Example Model Arrangements
[59] Figure 2 depicts a block diagram of an example computing system 200 according to example embodiments of the present disclosure. In some implementations, the computing system 200 receives an input image 205 of traditional handwriting, such as an image of handwriting on a piece of paper, a dry erase board, a black board, or another writing medium.
[60] The input image 205 is provided to handwriting recognition models 210, which are stored in a memory of the computing system 200. The handwriting recognition models 210 can perform image recognition tasks to recognize characters and/or words in the input image 205. This can be accomplished in one or more ways. In one embodiment, the handwriting models 210 can generate a Unicode representation of the one or more characters that are recognized.
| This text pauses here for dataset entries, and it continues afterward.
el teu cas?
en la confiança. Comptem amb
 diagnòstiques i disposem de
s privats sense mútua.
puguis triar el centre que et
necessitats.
This Unicode representation can be provided to a first model, such as a synthetic handwriting model 215, of the handwriting recognition models 210, which can then output strokes, or data that represent x-y coordinates of a writing utensil (traditional or digital) over time, that represent the handwriting in a space, where the strokes are determined based on the Unicode representation of the handwriting. The synthetic handwriting model 215 can also generate a style for the handwriting based on style characteristics identified by the handwriting recognition models 210 and/or the synthetic handwriting model 215. Any visual representation of the handwriting can be generated using the identified style characteristics and future digital writings that are added into the handwriting (or modifications made to the handwriting) can also take on these style characteristics. For example, if a user is copying over a recipe from a notebook that is in the handwriting and style of a grandmother or other particular person, the user may take additional notes on a software application that can process digital handwriting to augment or make additional notes for the recipe. The output additional writing (augmentations or additional notes) can therefore be made in the handwriting and style of the grandmother or other particular person, which allows the additional handwriting to appear as if it was made by the grandmother or particular person. Thus, the original handwriting is preserved and any additional handwriting or changes can be made to appear as if the original writer made them, which can preserve sentimental value associated with the original handwriting even as it is moved into digital handwriting.
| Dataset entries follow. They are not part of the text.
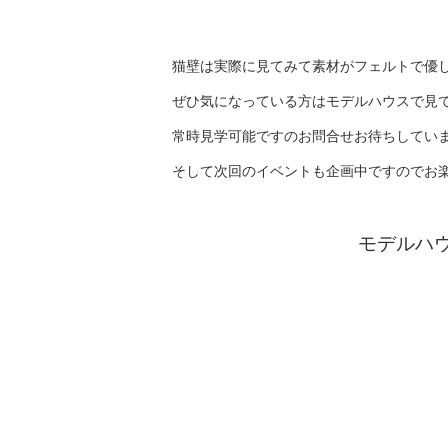
猫壁は実際に見てみて素材がフェルトで優
ぜひ気になっている方はモデルハウスで見
常時見学可能ですのお問合せお待ちしてい
そして次回のイベントも企画中ですのでお
モデルハ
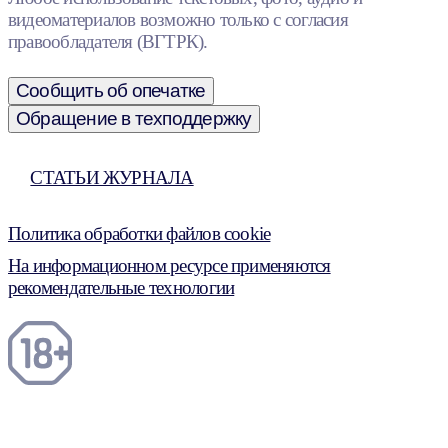
видеоматериалов возможно только с согласия
правообладателя (ВГТРК).
Сообщить об опечатке
Обращение в техподдержку
СТАТЬИ ЖУРНАЛА
Политика обработки файлов cookie
На информационном ресурсе применяются
рекомендательные технологии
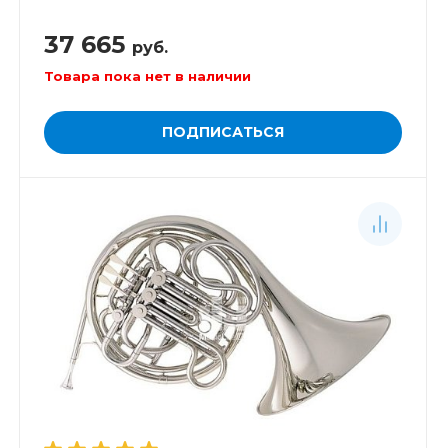
37 665
руб.
Товара пока нет в наличии
ПОДПИСАТЬСЯ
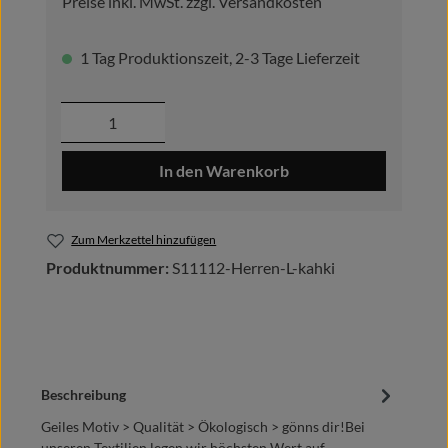
Preise inkl. MwSt. zzgl. Versandkosten
1 Tag Produktionszeit, 2-3 Tage Lieferzeit
Produkt Anzahl: Gib den gewünschten Wer
In den Warenkorb
Zum Merkzettel hinzufügen
Produktnummer:
S11112-Herren-L-kahki
Beschreibung
Geiles Motiv > Qualität > Ökologisch > gönns dir!Bei
unseren Textilien legen wir höchsten Wert auf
[61] The generated strokes can then be provided to a note-taking application 220, which can generate a visual representation of the handwriting 225 for display on the computing system 200 to the user based on the received x-y coordinates and any style characteristics received from the synthetic handwriting model 215. The note-taking application 220 is representative of any other number of software applications that can process digital handwriting, such as word processing applications, Portable Document Format applications, digital art applications, and the like.
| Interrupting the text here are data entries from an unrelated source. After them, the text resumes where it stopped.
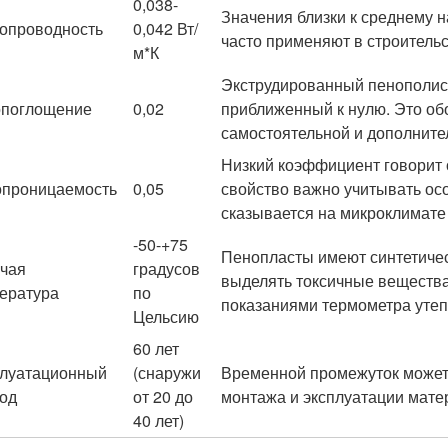
0,038-
Значения близки к среднему 
опроводность
0,042 Вт/
часто применяют в строительс
м*К
Экструдированный пенополист
поглощение
0,02
приближенный к нулю. Это об
самостоятельной и дополните
Низкий коэффициент говорит
проницаемость
0,05
свойство важно учитывать осо
сказывается на микроклимате
-50-+75
Пенопласты имеют синтетичес
чая
градусов
выделять токсичные вещества
ература
по
показаниями термометра утеп
Цельсию
60 лет
луатационный
(снаружи
Временной промежуток может
од
от 20 до
монтажа и эксплуатации мате
40 лет)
[62] In another embodiment, the handwriting recognition models 210 can perform image recognition on the image to identify pixels representing one or more characters in the image. The identified pixels can then be provided to a first model of the handwriting recognition models, such as the synthetic handwriting model 215. The synthetic handwriting model 215 can then output strokes, which are determined based on the identified pixels in the image. The strokes can then be provided to the note-taking application 220, which in turn can generate the visual representation of the handwriting 225 using the strokes as described above.
[63] In some embodiments, the synthetic handwriting model 215 can be used to generate the visual representation 225 of the handw riting, and can provide the visual representation 225 of the handw riting to the note-taking application 220 for display.
[64] In some embodiments, the output of the note taking application 220 can include both a stylized-representation of digital handwriting (e.g., a stylized version of the handwritten content expressed in a format associated with the note taking application 220) and also the underlying Unicode (or other digital character format) for the handwritten content. Thus, the proposed system can provide an output that includes both stylized digital handwriting and non-stylized digital character representations.
[65] Figure 3 depicts a block diagram of an example computing system 300 according to example embodiments of the present disclosure. In some implementations, the computing system 300 receives a Unicode representation 305 of digital handwriting, such as handwriting produced by a user interacting with a touch screen via a finger or stylus through a note-taking application or other software application that allows a user to create digital handwriting. The Unicode representation 305 can be provided to handwriting recognition models 310, which in turn can output the strokes associated with the Unicode representation 305 of the handwriting. In some embodiments, synthetic handwriting model 315 can output the strokes that are associated with the Unicode representation 305 of the handwriting. These strokes can then be provided to a note-taking application 320, which can in turn display a visual representation 325 of the handwriting for further editing and additions.
[66] In some embodiments, the synthetic handwriting model 315 can be used to generate the visual representation 325 of the handwriting, and can provide the visual representation 325 of the handwriting to the note-taking application 320 for display.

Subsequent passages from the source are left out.